US Treasury Sanctions Iranian Crypto Exchanges, Highlighting Growing Risks in Digital Assets Transfers : Analysis

On June 2, 2026, the US Department of the Treasury’s Office of Foreign Assets Control (OFAC) took significant action by designating four prominent Iranian cryptocurrency platforms—Nobitex, Wallex, Bitpin, and Ramzinex—along with key individuals associated with Nobitex. This move underscores ongoing efforts to disrupt financial networks linked to the Iranian regime amid heightened geopolitical tensions.

Elliptic pointed out in its update that Nobitex stands out as Iran’s widely-used crypto exchange, handling over half of the country’s digital asset inflows in 2025.

Blockchain analytics from Elliptic reveal that the four designated platforms collectively facilitated at least $40 billion in cryptocurrency transactions.

While Iranian exchanges were already restricted for US persons under prior regulations, these specific listings on the Specially Designated Nationals (SDN) list introduce new layers of risk, particularly secondary sanctions for international entities.

OFAC also targeted four Nobitex executives. They reportedly include Chairman and co-founder Amir Hossein Rad (former CEO), co-founders Ali Aghamir and Mohammad Aghamir from the Kharrazi family (with ties to Supreme Leader Khamenei’s circle), and current CEO Seyed Ali Khoee.

These designations combine financial sector sanctions under Executive Order 13902 with counterterrorism measures under E.O. 13224, citing connections to the Islamic Revolutionary Guard Corps (IRGC) and other illicit activities.

Elliptic’s prior investigations have drawn links between Nobitex and various high-risk activities.

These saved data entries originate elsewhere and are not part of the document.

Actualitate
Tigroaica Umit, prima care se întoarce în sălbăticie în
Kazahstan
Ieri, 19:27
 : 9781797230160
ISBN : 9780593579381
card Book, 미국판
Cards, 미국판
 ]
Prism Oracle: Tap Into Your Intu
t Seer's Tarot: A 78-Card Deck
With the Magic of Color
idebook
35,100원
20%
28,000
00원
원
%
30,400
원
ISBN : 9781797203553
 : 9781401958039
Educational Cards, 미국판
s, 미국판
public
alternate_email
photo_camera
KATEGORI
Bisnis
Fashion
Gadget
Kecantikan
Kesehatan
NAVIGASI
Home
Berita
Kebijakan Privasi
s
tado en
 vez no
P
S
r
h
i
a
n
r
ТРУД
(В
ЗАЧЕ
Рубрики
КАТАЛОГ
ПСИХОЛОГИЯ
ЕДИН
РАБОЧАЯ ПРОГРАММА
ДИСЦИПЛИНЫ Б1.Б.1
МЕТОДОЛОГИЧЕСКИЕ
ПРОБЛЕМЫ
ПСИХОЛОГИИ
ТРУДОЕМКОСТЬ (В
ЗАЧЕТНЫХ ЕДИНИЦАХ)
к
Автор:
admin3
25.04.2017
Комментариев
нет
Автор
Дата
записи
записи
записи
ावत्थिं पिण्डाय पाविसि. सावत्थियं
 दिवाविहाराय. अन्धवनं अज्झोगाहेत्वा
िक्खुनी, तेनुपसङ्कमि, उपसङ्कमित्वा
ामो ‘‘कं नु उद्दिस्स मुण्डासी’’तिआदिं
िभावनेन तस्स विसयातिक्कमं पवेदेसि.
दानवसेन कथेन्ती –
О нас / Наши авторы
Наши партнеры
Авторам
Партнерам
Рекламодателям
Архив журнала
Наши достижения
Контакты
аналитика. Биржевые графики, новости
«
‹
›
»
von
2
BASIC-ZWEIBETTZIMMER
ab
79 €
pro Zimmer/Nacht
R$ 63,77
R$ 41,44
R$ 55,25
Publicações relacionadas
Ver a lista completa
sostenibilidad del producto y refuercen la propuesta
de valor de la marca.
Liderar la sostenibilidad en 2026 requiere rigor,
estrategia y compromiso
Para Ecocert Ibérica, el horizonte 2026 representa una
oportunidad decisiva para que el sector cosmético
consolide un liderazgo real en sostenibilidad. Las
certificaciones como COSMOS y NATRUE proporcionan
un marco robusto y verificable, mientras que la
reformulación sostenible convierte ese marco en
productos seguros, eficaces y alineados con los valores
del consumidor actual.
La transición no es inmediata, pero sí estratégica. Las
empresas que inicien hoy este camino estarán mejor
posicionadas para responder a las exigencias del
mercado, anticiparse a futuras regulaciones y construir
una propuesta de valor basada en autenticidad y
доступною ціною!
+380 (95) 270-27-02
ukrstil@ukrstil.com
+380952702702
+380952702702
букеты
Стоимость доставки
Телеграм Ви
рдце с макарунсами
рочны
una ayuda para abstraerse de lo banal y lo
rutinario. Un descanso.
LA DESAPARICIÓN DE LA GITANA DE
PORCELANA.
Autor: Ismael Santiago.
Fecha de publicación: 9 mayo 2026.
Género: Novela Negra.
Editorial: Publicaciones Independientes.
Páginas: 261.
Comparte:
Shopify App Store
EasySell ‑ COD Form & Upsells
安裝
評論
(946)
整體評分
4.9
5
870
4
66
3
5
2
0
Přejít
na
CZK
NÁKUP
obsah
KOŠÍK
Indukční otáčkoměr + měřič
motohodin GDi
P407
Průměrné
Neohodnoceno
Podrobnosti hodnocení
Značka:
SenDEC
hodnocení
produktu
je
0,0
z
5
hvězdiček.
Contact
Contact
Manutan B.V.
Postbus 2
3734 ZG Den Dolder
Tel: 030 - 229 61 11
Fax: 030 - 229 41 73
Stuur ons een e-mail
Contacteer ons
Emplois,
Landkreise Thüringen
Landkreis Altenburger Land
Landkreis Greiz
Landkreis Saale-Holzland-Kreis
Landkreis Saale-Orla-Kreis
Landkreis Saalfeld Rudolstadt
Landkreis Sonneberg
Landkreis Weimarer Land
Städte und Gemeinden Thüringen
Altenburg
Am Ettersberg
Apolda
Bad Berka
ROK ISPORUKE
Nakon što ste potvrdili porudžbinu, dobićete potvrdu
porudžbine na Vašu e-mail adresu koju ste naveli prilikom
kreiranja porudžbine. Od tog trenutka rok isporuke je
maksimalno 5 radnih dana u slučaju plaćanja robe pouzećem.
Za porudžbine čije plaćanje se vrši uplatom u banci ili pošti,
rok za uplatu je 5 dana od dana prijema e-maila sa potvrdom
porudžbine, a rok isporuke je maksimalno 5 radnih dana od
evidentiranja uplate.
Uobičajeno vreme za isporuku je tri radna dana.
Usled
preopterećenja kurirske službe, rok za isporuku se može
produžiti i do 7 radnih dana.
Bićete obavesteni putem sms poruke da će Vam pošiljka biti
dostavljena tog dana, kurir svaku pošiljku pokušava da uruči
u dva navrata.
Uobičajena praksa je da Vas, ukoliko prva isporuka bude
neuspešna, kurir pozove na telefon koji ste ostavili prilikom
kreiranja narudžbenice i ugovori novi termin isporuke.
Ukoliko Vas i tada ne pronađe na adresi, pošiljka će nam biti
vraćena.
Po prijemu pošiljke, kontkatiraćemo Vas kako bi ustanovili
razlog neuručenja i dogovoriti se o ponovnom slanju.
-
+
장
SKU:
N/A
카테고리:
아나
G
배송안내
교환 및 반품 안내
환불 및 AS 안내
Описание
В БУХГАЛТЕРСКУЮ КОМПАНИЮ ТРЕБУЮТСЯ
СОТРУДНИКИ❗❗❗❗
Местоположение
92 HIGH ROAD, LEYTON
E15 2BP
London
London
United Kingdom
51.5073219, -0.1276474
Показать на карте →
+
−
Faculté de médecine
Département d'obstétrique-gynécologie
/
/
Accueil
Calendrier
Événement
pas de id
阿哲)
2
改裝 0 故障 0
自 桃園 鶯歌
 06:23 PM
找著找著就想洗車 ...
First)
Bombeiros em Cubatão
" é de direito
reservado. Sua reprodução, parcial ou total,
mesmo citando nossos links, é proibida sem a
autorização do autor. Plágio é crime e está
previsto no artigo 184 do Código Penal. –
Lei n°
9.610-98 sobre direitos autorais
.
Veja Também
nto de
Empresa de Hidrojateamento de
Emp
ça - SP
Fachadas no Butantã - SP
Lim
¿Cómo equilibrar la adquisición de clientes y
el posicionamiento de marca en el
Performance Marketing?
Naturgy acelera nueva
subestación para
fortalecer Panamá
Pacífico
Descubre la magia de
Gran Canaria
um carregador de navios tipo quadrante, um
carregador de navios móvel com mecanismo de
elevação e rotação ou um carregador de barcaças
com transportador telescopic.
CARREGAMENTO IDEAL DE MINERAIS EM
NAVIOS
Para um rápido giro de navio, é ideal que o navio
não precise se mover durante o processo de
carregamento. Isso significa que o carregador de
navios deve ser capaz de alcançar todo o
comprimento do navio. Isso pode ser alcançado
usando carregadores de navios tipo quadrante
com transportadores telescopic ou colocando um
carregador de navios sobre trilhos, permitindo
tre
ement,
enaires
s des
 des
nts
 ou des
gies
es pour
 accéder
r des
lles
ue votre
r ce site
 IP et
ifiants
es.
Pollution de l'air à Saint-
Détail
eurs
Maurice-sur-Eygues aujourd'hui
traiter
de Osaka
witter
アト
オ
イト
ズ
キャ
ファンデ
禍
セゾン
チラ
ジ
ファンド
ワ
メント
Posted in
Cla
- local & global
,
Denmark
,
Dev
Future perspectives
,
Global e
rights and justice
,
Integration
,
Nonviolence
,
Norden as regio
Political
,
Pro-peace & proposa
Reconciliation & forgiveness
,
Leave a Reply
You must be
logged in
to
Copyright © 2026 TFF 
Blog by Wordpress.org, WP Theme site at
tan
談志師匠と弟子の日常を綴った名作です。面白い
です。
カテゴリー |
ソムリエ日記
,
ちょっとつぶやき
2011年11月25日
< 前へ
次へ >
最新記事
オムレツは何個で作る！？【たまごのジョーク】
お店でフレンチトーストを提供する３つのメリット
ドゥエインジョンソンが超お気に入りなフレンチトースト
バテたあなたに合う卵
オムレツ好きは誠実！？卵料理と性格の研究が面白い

These include wallets and patterns consistent with IRGC operations, dealings with the sanctioned Russian platform Garantex, and addresses associated with groups like Hamas, North Korea-linked hackers, and Syrian entities.

In early 2026, Elliptic documented how the Central Bank of Iran acquired substantial USDT stablecoins—valued at least $507 million—much of which flowed through Nobitex before conversion to rials to bolster the national currency during periods of rial depreciation.

The US Treasury referenced this analysis in its announcement. Further scrutiny revealed spikes in outflows from Nobitex immediately following US-Israeli military actions, persisting even through Iranian internet disruptions. Authorities noted these movements as attempts to safeguard regime-linked assets and facilitate capital flight.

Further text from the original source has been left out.